Uploaded image for project: 'Calcite'
  1. Calcite
  2. CALCITE-1828

Push the FILTER clause into Druid as a Filtered Aggregator

    Details

    • Type: Improvement
    • Status: Closed
    • Priority: Major
    • Resolution: Fixed
    • Affects Version/s: 1.12.0
    • Fix Version/s: 1.14.0
    • Component/s: druid
    • Labels:
      None

      Description

      Druid has support for a special aggregator it calls the Filtered Aggregator that allows aggregations to occur with filters independent to other filters in the Druid query.

      An example where the filtered aggregator is useful:

      SELECT 
      sum("col1") FILTER (WHERE <condition1>),
      sum("col2") FILTER (WHERE <condition2>)
      FROM "table"; 
      

      Currently, calcite will scan Druid, then do the filtering and aggregation itself. With filtered aggregators, both the filter and aggregation and be pushed into Druid.

      A few comments/questions:

      1) If all conditions in the filter clause are the same, then instead of pushing filtered aggregators individually, it would make more sense to push 1 single filter into the Druid query. I.e the filters can be factored out into 1 filter. I don't see calcite currently do this, does it have such a rule in place already?

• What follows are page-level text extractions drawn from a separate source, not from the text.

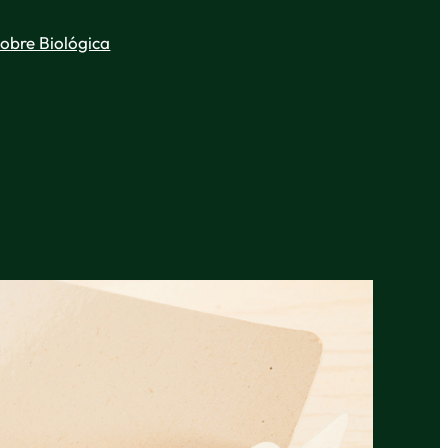
obre Biológica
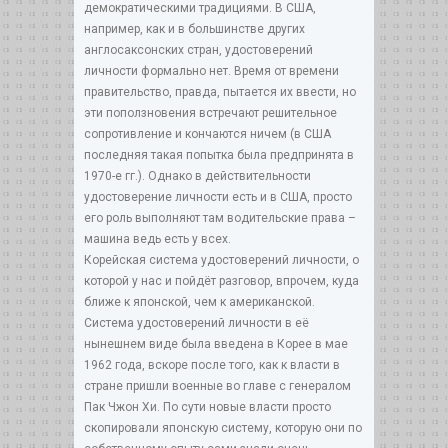
демократическими традициями. В США,
например, как и в большинстве других
англосаксонских стран, удостоверений
личности формально нет. Время от времени
правительство, правда, пытается их ввести, но
эти поползновения встречают решительное
сопротивление и кончаются ничем (в США
последняя такая попытка была предпринята в
1970-е гг.). Однако в действительности
удостоверение личности есть и в США, просто
его роль выполняют там водительские права –
машина ведь есть у всех.
Корейская система удостоверений личности, о
которой у нас и пойдёт разговор, впрочем, куда
ближе к японской, чем к американской.
Система удостоверений личности в её
нынешнем виде была введена в Корее в мае
1962 года, вскоре после того, как к власти в
стране пришли военные во главе с генералом
Пак Чжон Хи. По сути новые власти просто
скопировали японскую систему, которую они по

      2) The filters can/should only be pushed if they are filtering on dimension columns

      3) Currently, the above query would create the following relation:
      DruidQuery -> Project -> Aggregate. There is already a rule called DruidAggregateProjectRule which matches the previous relation. Is it better to add logic to that rule, or to create a new rule that also matches that relation?

        Issue Links

          Activity

          Hide
          michaelmior Michael Mior added a comment -

          Resolved in release 1.14.0 (2017-10-01)

          Show
          michaelmior Michael Mior added a comment - Resolved in release 1.14.0 (2017-10-01)
          Show
          jcamachorodriguez Jesus Camacho Rodriguez added a comment - Fixed in http://git-wip-us.apache.org/repos/asf/calcite/commit/551b562 , thanks Zain Humayun !
          Hide
          julianhyde Julian Hyde added a comment -

          Jesus Camacho Rodriguez or slim bouguerra, Can you please review, test and commit? I am swamped with PRs right now.

          Show
          julianhyde Julian Hyde added a comment - Jesus Camacho Rodriguez or slim bouguerra , Can you please review, test and commit? I am swamped with PRs right now.
          Hide
          zhumayun Zain Humayun added a comment -
          Show
          zhumayun Zain Humayun added a comment - Created a PR: https://github.com/apache/calcite/pull/472
          Hide
          zhumayun Zain Humayun added a comment -

          Jesus Camacho Rodriguez here are some sample queries with their final plans

          SELECT COUNT("brand_name") FILTER (WHERE "the_year" >= 1997) FROM "foodmart";
          
           EnumerableInterpreter
            BindableAggregate(group=[{}], EXPR$0=[COUNT($0) FILTER $1])
              BindableProject(brand_name=[$0], $f1=[IS TRUE(>=(CAST($1):BIGINT, 1997))])
                DruidQuery(table=[[foodmart, foodmart]], intervals=[[1900-01-09T00:00:00.000/2992-01-10T00:00:00.000]], projects=[[$2, $83]])
          
          SELECT COUNT(DISTINCT "brand_name") FILTER (where "the_year" >= 1997) FROM "foodmart";
          
           EnumerableInterpreter
            BindableAggregate(group=[{}], EXPR$0=[COUNT($0)])
              BindableAggregate(group=[{0}])
                BindableProject(i$brand_name=[CASE(IS TRUE(>=(CAST($1):BIGINT, 1997)), $0, null)])
                  DruidQuery(table=[[foodmart, foodmart]], intervals=[[1900-01-09T00:00:00.000/2992-01-10T00:00:00.000]], projects=[[$2, $83]])
          

          Notice that with this plan there are two aggregates on top of each other because of the distinct clause. We'll probably need a special rule to catch this relation.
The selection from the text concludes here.